The truth is, Malay is not a language of international commerce, or of science and technology. It has little currency outside Malaysia. This is a fact and not a slur.
But it is not just about the lack of English language skills. It’s also about the attitude of the Tempurong Generation and their “entitlement mentality”; and that is more difficult to correct and more dangerous.
If Aristotle is right then it is already too late for the thousands of Malay students who study abroad on taxpayers’ money. These students have already been brainwashed by years of Malaysian schooling. They may come back with degrees, but their mindset have not changed; especially concerning Bumiputraism.
The Tempurong Generation have a very narrow worldview. And no wonder, if all they see is limited by the coconut shell they are under.
They don’t realise that there is another world outside the tempurong where Bumiputraism does not apply.
It will take at least another two generations to undo this even if we reverse policies today.
There is so much to do:
1. We have to promote “Malaysianess” instead of “Malayness”.

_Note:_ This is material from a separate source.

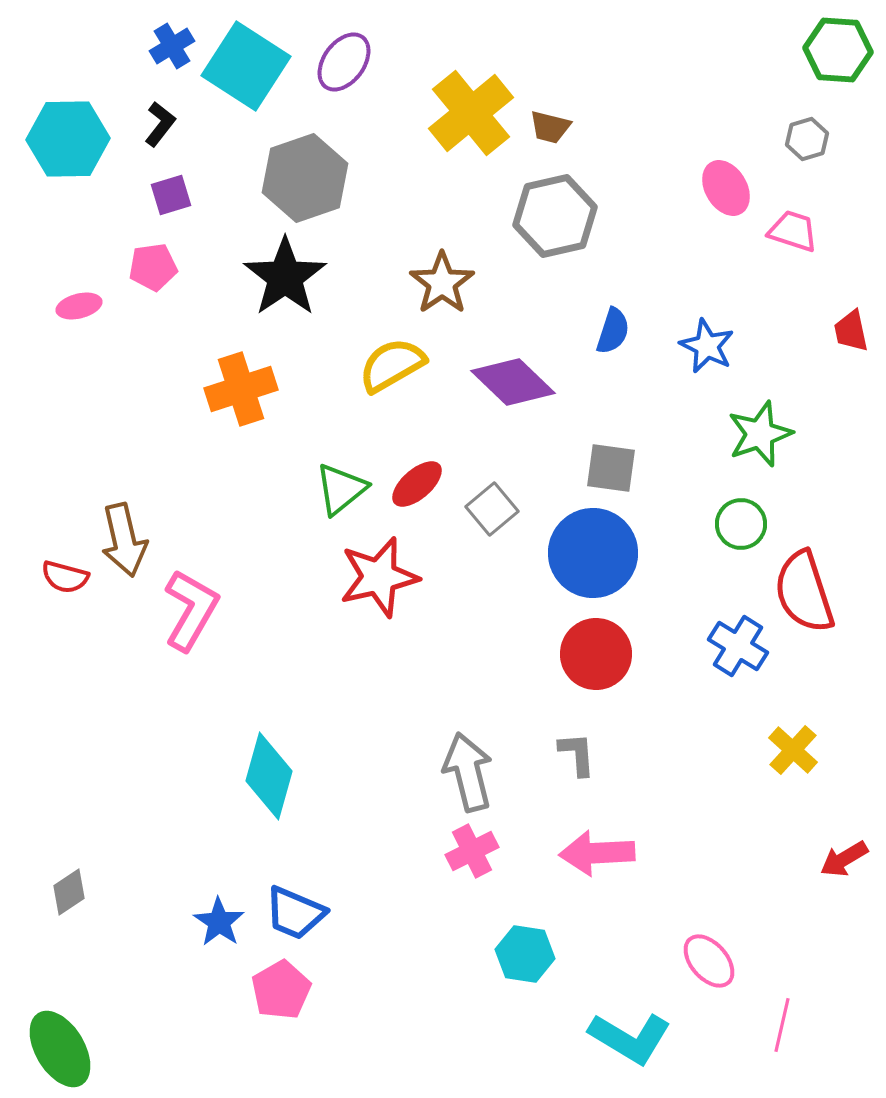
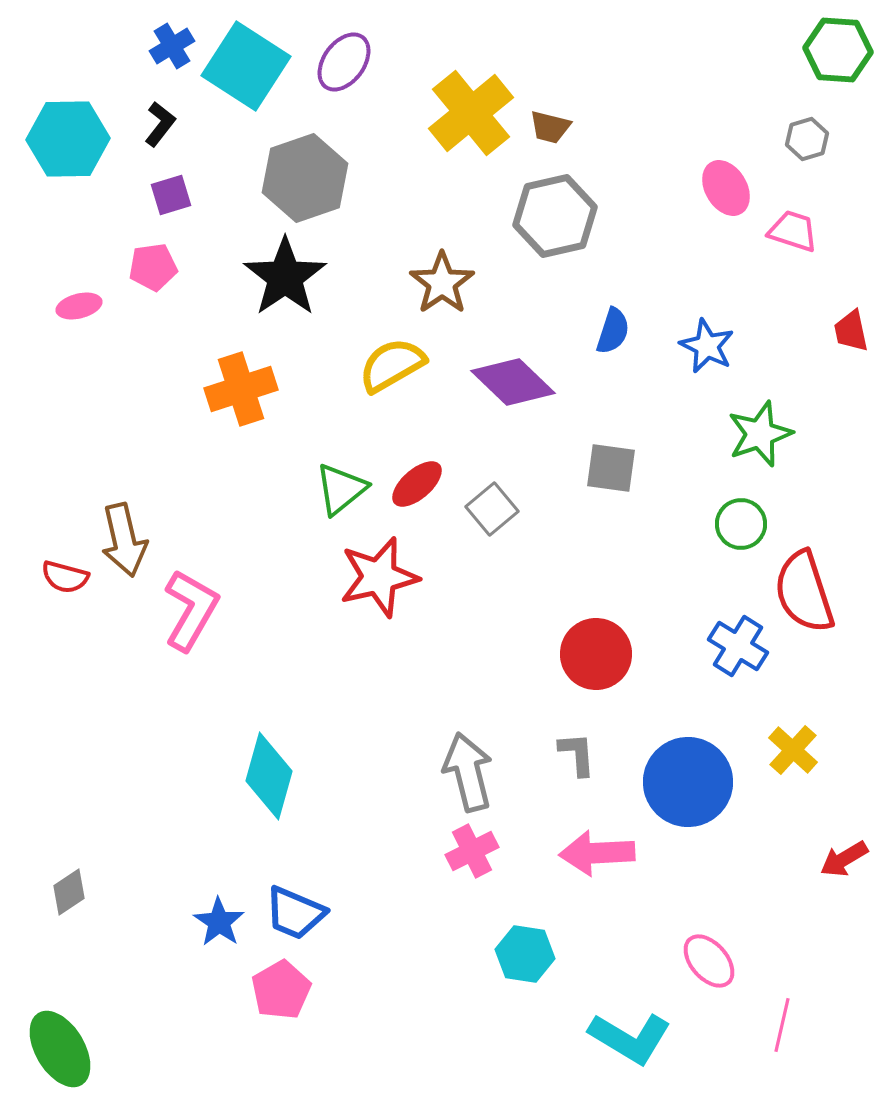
blue circle at (593, 553): moved 95 px right, 229 px down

2. We have to rejig our education which at present is Malay/Islam centric and inward looking. History books have to be rewritten based on facts and which reflect the contributions of every community in nation building.
3. Stop demonising your fellow Malaysians who happen not to be Malays or Muslims. Malay leaders in government speak of the other races (especially the Chinese) like they are the enemies – accusing them of stealing from the Malays. Malays are told to defend the three Rs – race, religion and royalty. The unstated enemies being the non-Malays.
4. Stop this two-tier citizenship of Bumiputras and Non-Bumiputras. It’s not as if it is ancient history that once upon a time we were all Malaysians (Bumiputraism was coined in the 70s – it is not in the Constitution even now). We were once all Malaysians; what’s wrong with that? A simple gesture of not insisting on race and religion in application forms (government or private sector) or in our I.C. would be a small step in the right direction.
We only have to point our young to Sarawak and Sabah to see what a real Malaysia should be. Thanks be to Allah, Ketuanan Melayu has not been allowed to take root there. Young Malays should visit East Malaysia to see for themselves how much better the races get along with each other. We were once like that.
I despair for the future of our country now that we have a “Government of the Malays, for the Malays,” as one columnist puts it. How much further will they push the Malay Agenda to the exclusion of the non-Malays? How more distant the dream of Bangsa Malaysia? How much damage have they done to Malaysia? How much more damage will they do to the new generation of Malaysians – especially the Malays; pushing them into an uncertain future they are not prepared for.
There’s a saying; “To grow mushrooms, keep them in the dark and feed them dung”.
We have 70 Mushroom Growers in the cabinet.
Lift the tempurong and let in the light.
(The views expressed are those of the contributor and do not necessarily reflect the views of Rebuilding Malaysia.)